Before Amy’s accident he used to feel sorry for Tracy, one of those women who’d sacrificed motherhood to the job. They reached the menopause and realized that they hadn’t had kids, that their DNA was going to die with them and nobody was ever going to love them the way a kid would. Sad, really. But after Amy’s accident Barry envied Tracy. She didn’t have to feel unbearable pain every living second of every living day.
He started the engine and drove to the cemetery, breathing in the scent of freesias all the way.
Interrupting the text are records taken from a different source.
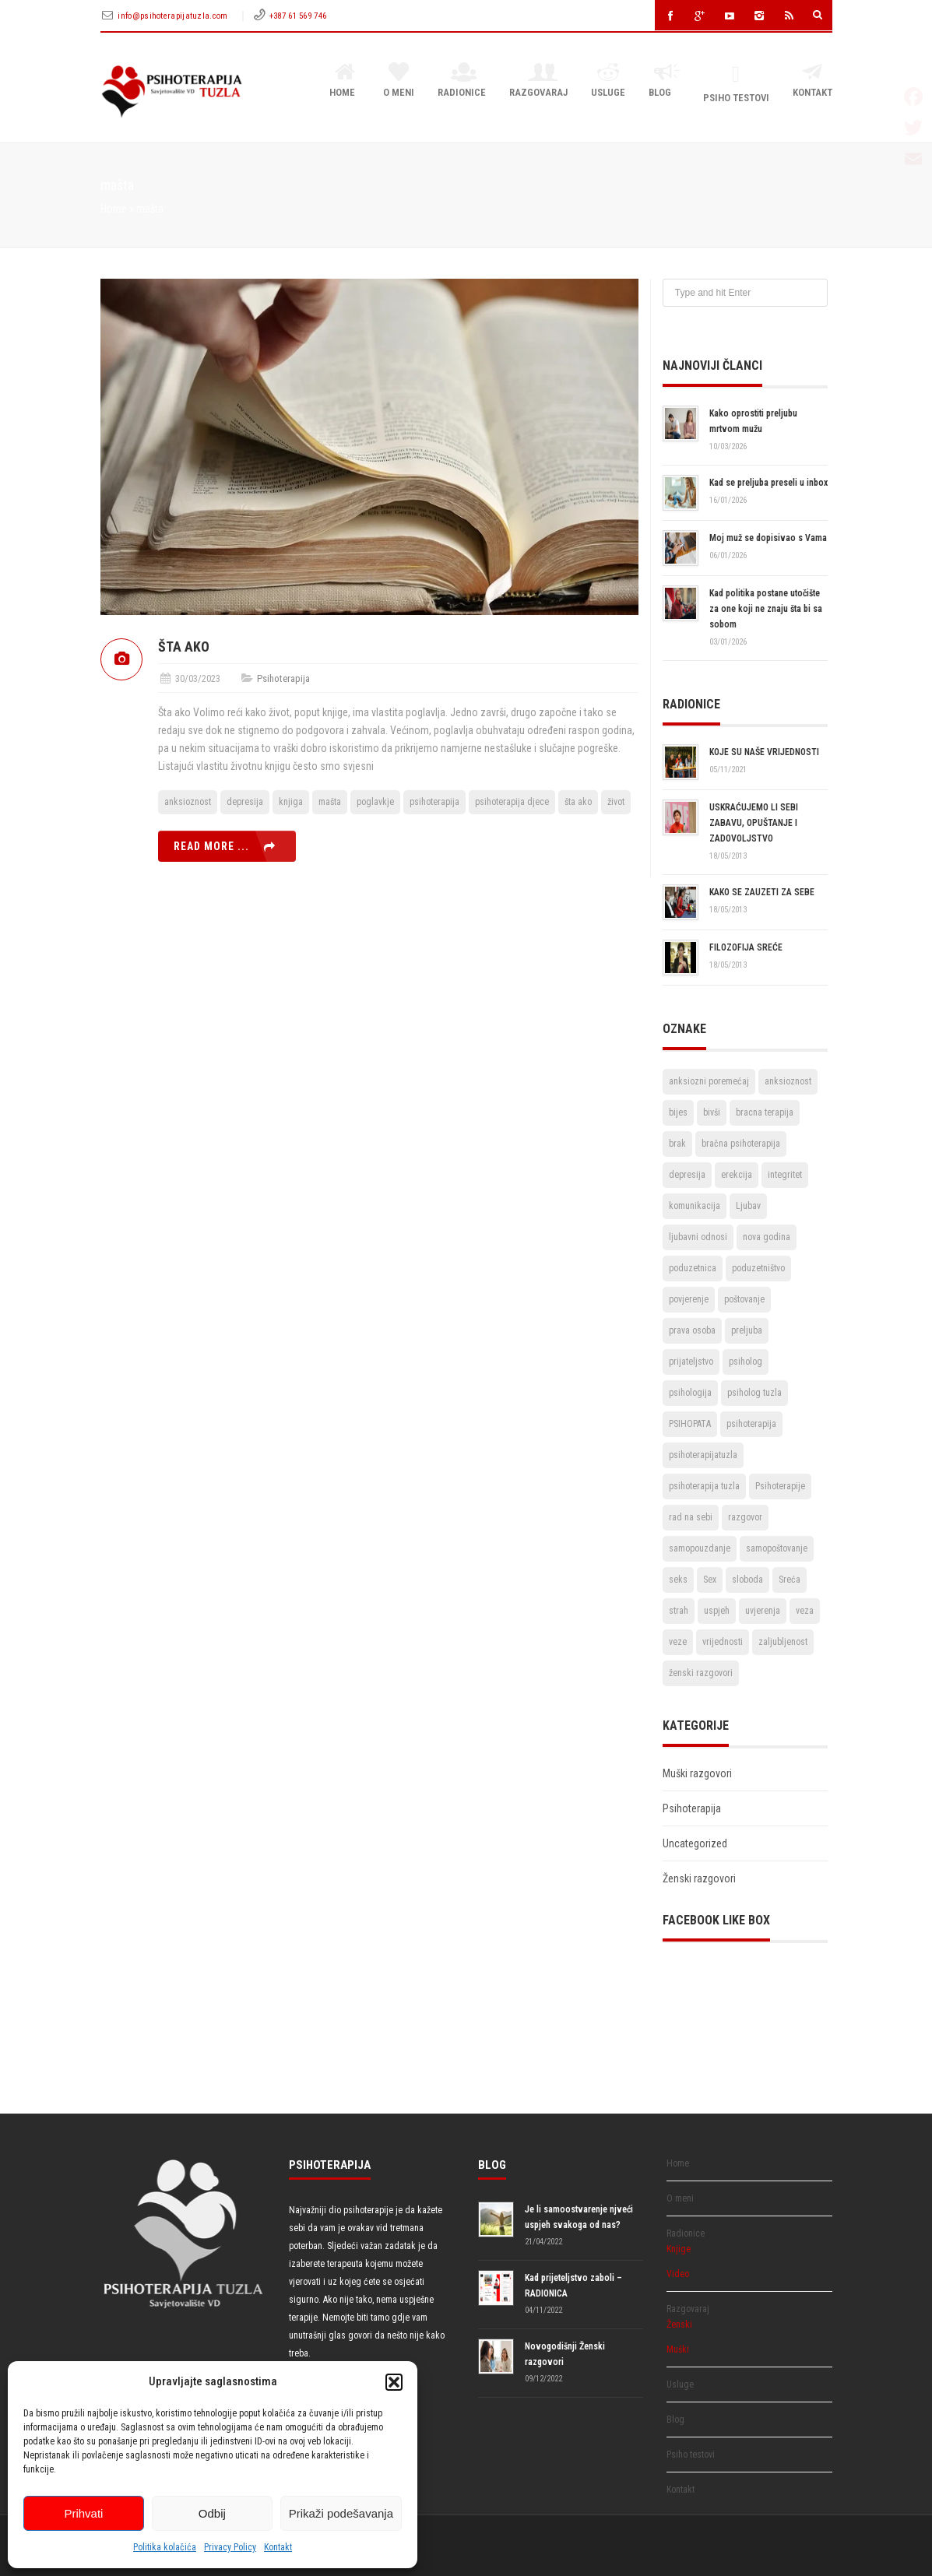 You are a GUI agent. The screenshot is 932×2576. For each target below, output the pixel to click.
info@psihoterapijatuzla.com (174, 16)
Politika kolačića (164, 2547)
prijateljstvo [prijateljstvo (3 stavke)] (691, 1361)
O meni (398, 81)
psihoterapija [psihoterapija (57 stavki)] (751, 1423)
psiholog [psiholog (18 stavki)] (745, 1361)
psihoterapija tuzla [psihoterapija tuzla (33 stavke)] (704, 1486)
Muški (677, 2349)
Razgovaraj (538, 81)
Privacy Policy (230, 2547)
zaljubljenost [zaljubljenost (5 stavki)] (782, 1641)
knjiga (291, 801)
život (615, 801)
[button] (394, 2382)
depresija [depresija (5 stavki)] (687, 1174)
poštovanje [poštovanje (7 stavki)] (744, 1299)
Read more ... (211, 846)
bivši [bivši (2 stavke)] (711, 1112)
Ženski (679, 2324)
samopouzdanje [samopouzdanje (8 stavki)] (699, 1548)
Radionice (462, 81)
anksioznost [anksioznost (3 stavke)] (788, 1081)
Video (677, 2273)
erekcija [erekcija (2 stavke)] (736, 1174)
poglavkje (375, 801)
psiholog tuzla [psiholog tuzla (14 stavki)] (754, 1392)
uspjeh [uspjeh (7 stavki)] (717, 1610)
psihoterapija (434, 801)
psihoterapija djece (512, 801)
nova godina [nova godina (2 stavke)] (766, 1237)
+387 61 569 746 (298, 16)
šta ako (578, 801)
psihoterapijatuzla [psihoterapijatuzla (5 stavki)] (703, 1455)
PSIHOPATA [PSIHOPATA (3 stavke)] (690, 1423)
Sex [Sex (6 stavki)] (709, 1579)
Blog (664, 81)
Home (344, 81)
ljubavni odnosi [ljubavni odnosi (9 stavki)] (698, 1237)
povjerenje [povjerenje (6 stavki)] (689, 1299)
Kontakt (278, 2547)
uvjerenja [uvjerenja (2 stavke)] (762, 1610)
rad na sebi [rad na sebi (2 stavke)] (690, 1517)
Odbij (212, 2513)
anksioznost (187, 801)
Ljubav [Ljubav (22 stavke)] (748, 1205)
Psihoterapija (283, 678)
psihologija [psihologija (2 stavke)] (690, 1392)
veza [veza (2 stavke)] (805, 1610)
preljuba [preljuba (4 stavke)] (746, 1330)
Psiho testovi (736, 84)
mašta (329, 801)
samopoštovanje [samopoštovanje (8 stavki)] (776, 1548)
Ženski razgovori (699, 1878)
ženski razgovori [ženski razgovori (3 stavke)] (701, 1673)
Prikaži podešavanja (341, 2513)
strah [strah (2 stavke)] (678, 1610)
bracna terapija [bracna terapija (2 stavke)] (764, 1112)
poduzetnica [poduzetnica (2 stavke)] (692, 1268)
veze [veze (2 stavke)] (678, 1641)
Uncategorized (695, 1843)
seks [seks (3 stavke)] (678, 1579)
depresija (245, 801)
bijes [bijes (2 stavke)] (678, 1112)
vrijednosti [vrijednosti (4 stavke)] (722, 1641)
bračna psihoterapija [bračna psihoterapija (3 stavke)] (741, 1143)
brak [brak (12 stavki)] (677, 1143)
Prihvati (83, 2513)
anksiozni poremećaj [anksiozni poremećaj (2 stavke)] (709, 1081)
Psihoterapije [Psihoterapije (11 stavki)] (780, 1486)
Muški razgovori (697, 1773)
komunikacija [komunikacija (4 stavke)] (694, 1205)
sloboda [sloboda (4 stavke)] (747, 1579)
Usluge (608, 81)
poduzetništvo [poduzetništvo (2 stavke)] (758, 1268)
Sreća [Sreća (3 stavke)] (789, 1579)
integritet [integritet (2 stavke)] (785, 1174)
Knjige (678, 2249)
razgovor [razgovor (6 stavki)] (745, 1517)
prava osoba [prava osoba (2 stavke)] (692, 1330) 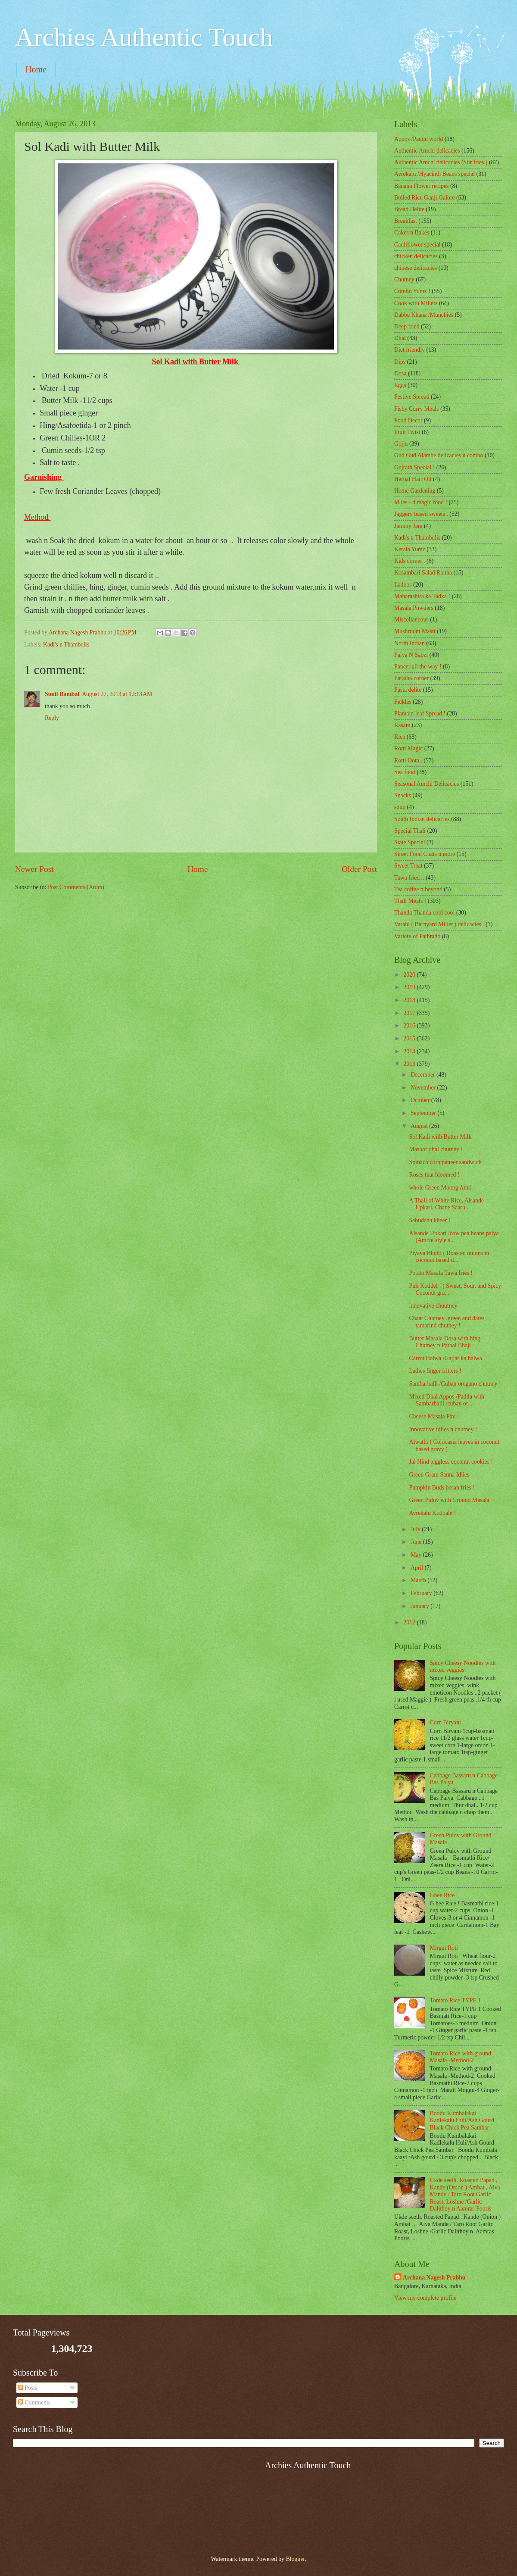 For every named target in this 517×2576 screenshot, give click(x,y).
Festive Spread (412, 396)
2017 (410, 1013)
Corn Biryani (445, 1722)
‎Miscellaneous (411, 619)
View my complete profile (425, 2298)
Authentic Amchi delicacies (427, 150)
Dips (399, 362)
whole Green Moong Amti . (441, 1187)
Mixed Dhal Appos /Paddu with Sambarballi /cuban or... (446, 1400)
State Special (409, 842)
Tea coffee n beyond (418, 889)
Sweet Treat (408, 865)
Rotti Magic (408, 748)
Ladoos (403, 584)
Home (36, 69)
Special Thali (410, 830)
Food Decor (408, 420)
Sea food (404, 772)
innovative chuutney (433, 1305)
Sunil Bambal (62, 694)
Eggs (400, 385)
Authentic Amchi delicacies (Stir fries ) (440, 162)
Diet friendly (409, 350)
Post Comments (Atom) (76, 887)
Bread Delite (409, 209)
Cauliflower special (417, 244)
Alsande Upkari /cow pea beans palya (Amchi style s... (453, 1237)
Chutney (404, 279)
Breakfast (405, 221)
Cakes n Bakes (411, 232)
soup (399, 807)
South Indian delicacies (422, 819)
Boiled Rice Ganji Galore (424, 197)
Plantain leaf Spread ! (419, 713)
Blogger (295, 2559)
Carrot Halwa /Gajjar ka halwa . (447, 1358)
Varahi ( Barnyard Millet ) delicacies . (439, 924)
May (417, 1555)
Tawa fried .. (409, 877)
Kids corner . (409, 561)
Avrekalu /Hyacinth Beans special (434, 174)
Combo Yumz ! (412, 291)
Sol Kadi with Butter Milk (440, 1136)
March (419, 1580)
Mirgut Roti (444, 1948)
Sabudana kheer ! (429, 1220)
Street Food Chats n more (424, 854)
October (421, 1100)
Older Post (359, 869)
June (417, 1542)
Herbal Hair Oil (413, 479)
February (422, 1593)
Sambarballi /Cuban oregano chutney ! (455, 1383)
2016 (410, 1025)
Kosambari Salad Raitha (423, 572)
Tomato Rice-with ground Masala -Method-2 (460, 2057)
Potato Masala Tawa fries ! (440, 1273)
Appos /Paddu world (418, 139)
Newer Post (34, 869)
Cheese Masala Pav (432, 1416)
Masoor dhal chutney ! (436, 1149)
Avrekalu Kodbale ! (432, 1513)
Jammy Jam (408, 526)
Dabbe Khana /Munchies (423, 315)
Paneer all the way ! (418, 666)
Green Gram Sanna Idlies (439, 1474)
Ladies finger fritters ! (435, 1371)
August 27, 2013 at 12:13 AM (117, 694)
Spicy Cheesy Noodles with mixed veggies (463, 1667)
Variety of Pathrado (417, 936)
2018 (410, 1000)
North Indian (409, 643)
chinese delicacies (415, 268)
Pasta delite (407, 690)
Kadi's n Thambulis (66, 644)
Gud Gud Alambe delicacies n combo (438, 455)
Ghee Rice (442, 1895)
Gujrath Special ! (414, 467)
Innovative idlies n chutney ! (443, 1429)
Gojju (401, 443)
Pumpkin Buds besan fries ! (442, 1487)
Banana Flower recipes (421, 186)
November (424, 1087)
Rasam (402, 725)
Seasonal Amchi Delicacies (426, 784)
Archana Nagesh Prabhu (434, 2277)
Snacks (402, 795)
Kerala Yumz (409, 549)
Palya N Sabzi (411, 655)
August (420, 1126)
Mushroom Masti (414, 631)
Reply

‘Are we going home?’ Courtney asked when Tracy strapped her back in the car seat outside Toys ‘R’ Us. The boot was full of stuff, most of it plastic. All those tiny ancient marine life forms falling to the ocean floor to come back to life one day as a Disney Fairies Tea Set.
At Courtney’s request Tracy had also bought a dressing-up costume, a pink fairy outfit, complete with wings, wand and tiara. Courtney had insisted on getting changed into it in the car and she was now sitting stiffly in the back of the car in a pose that reminded Tracy of the Queen at her coronation.
‘Are we going home?’Tracy repeated thoughtfully as if it wasn’t so much a question as a philosophical conundrum. What did Courtney mean by ‘home’? Tracy wondered. Where was it? Kelly’s undoubtedly squalid pad, or somewhere else?
There was stuff you did with kids and stuff you didn’t. For all of her working life Tracy had witnessed the stuff you weren’t supposed to do with them. Building sandcastles on a beach, feeding bread to ducks, eating a picnic sitting on a plaid blanket in the park – these were things you did with kids. Stealing them was one of the things you didn’t do. Bottom line. She had taken a child that wasn’t hers.